| What the task asks |
Any pictures in the records below should be skipped; write out everything else exactly.
----
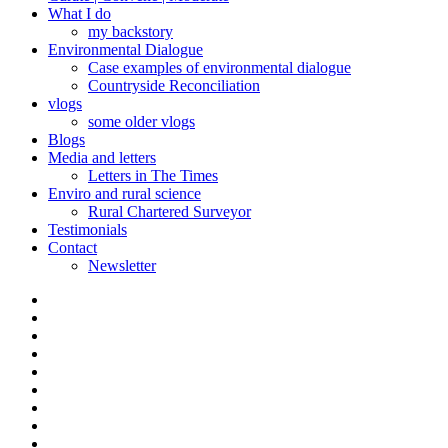
What I do
my backstory
Environmental Dialogue
Case examples of environmental dialogue
Countryside Reconciliation
vlogs
some older vlogs
Blogs
Media and letters
Letters in The Times
Enviro and rural science
Rural Chartered Surveyor
Testimonials
Contact
Newsletter
Curate
|
What
Convene
I
Environmental
|
do
Dialogue
vlogs
Moderate
Blogs
Media
and
Enviro
letters
and
Testimonials
rural
Contact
----
| Task result |
What I do
my backstory
Environmental Dialogue
Case examples of environmental dialogue
Countryside Reconciliation
vlogs
some older vlogs
Blogs
Media and letters
Letters in The Times
Enviro and rural science
Rural Chartered Surveyor
Testimonials
Contact
Newsletter
Curate
|
What
Convene
I
Environmental
|
do
Dialogue
vlogs
Moderate
Blogs
Media
and
Enviro
letters
and
Testimonials
rural
Contact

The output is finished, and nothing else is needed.